The Impact of Outreach and Assistance from Navigators on Medicaid Renewals in the United States
- Adults
- Take-up of program/social service/healthy behavior
- Information
- Nudges and reminders
In 2023, over 9 million US residents lost Medicaid coverage during the renewal process for procedural reasons (i.e., because they did not submit renewal paperwork or the submitted paperwork was not correct or complete). Challenges with completing renewal processes may arise for a variety of reasons, including confusion about the rules, information barriers, or lack of internet access. Researchers assessed the impact of outreach on Medicaid retention; outreach messages provided a reminder to renew as well as information about how to obtain free one-on-one assistance with renewal processes from health insurance navigators. Outreach using pre-recorded calls prevented denials due to procedural reasons and increased Medicaid renewal rates by 1.0 percentage point across the full study population, by 4.0 percentage points for Tribal members, 2.1 percentage points for children, and 1.9 percentage points for people with chronic conditions. The study results provide new insights on the value of outreach and assistance from navigators to prevent avoidable denials.
Policy issue
Medicaid is an entitlement program that provides free or low-cost comprehensive health insurance to certain eligible adults and children with low income. Yet many eligible people cannot enroll or lose coverage due to “administrative burdens”1 associated with Medicaid, such as information inaccessibility and complicated application and renewal processes. The Medicaid renewal process requires certain beneficiaries to recertify eligibility with documentation within a specified deadline. A recent national survey found that 17.4 percent of beneficiaries lost Medicaid coverage in 2023 due to their inability to complete the renewal process, rather than voluntary dropout or ineligibility.2 Latino/a and Tribal community members may be disproportionately likely to lose coverage at renewal deadlines.3
Prior evidence suggests that written outreach messages with reminders disproportionately benefit enrollees with relatively higher income or better health conditions, while telephone assistance providing one-on-one support can better support low-income individuals and those who speak other languages, but is more labor- and cost-intensive. With funding for Medicaid navigator programs frequently fluctuating, it is important to determine what methods are most effective at supporting individuals renewing their Medicaid coverage. This study is the first randomized evaluation to answer the question, “Can automated outreach and the offer of live assistance increase Medicaid renewal rates, and which are the most effective outreach methods?”
Context of the evaluation
Researchers partnered with the Wisconsin Department of Health Services and Covering Wisconsin, Wisconsin’s Affordable Care Act Navigator program. The study focused on Wisconsin Medicaid enrollees whose coverage was not automatically renewed and who received fee-for-service benefits. Fee-for-service enrollees represent about one-third of Medicaid beneficiaries nationally and 19 percent of total beneficiaries in Wisconsin. Fee-for-service enrollees are not enrolled in a Managed Care Organization (MCO), which is the predominant delivery system in Medicaid. The fee-for-service population includes Medicaid members in their 90-day enrollment period who have not yet selected a Health Maintenance Organization (HMO), members with other limited exceptions to managed care enrollment (for Tribal members, or for people with only one HMO offered in their county), and many Medicaid members enrolled through elderly, blind, or disabled eligibility categories. Covering Wisconsin conducted outreach to all fee-for-service enrollees, while MCOs handled additional outreach efforts for their members beyond the standard communications from the state.

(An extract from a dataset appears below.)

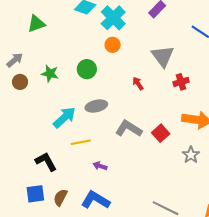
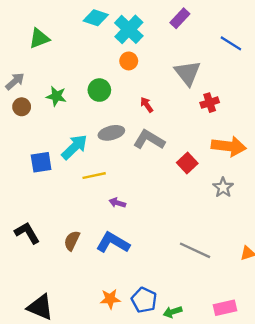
red arrow: (138, 83) -> (147, 105), moved
gray L-shape: (129, 129) -> (149, 140), moved
black L-shape: (46, 162) -> (27, 233), moved
blue square: (35, 194) -> (41, 162), moved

The study participants included 80,016 households comprised of 92,957 fee-for-service Medicaid beneficiaries who faced coverage renewal deadlines from June 2023 to June 2024. The pre-recorded call arm of the trial was stopped early so the intervention could be delivered to everyone when it was shown to be effective, yielding a sample size of 55,310 households or 62,499 individuals for whom receipt of the pre-recorded call was randomized. All study participants spoke either English or Spanish; half of the participants identified as female (52 percent), and the average age of the participants was 47. Ten percent of the participants identified as Black, 8 percent as Latino/a individuals, 12 percent as Tribal community members, and 1 percent as Asian or Pacific Islander.

Details of the intervention
Researchers conducted a randomized evaluation to assess the impact of reducing administrative burdens through outreach methods offering information and assistance on Medicaid renewal. Medicaid recipients nearing their renewal deadlines were contacted with outreach information an average of 28 days before their deadline.
All members of the study population received written outreach in their preferred language. For a randomly selected subset of the population, this was supplemented with phone-based outreach (a pre-recorded call).
The researchers tested both the impact of sending this supplemental pre-recorded call as well as the impact of variations in the modality, frequency, and content of the written outreach. Fifty percent of the study population was randomly selected to receive a pre-recorded call. To test the effects of different forms of written outreach, 40 percent of the study population was randomly selected to receive postcards and the other 60 percent to receive text messages. Within the text message group, researchers randomly varied the calls to action (connecting with a webchat tool or calling a hotline) and the number of messages they received (one or two). Due to confidentiality rules, postcards could not mention Medicaid or renewal dates and only provided general guidance on navigator assistance with health insurance. The text messages and pre-recorded calls specified that the recipient must renew their Medicaid by a specific deadline to avoid losing coverage, while the webchat tool, accessible online or via SMS, provided Medicaid eligibility details and connected users to live assistance upon request. Enrollees who received only a postcard served as the comparison group.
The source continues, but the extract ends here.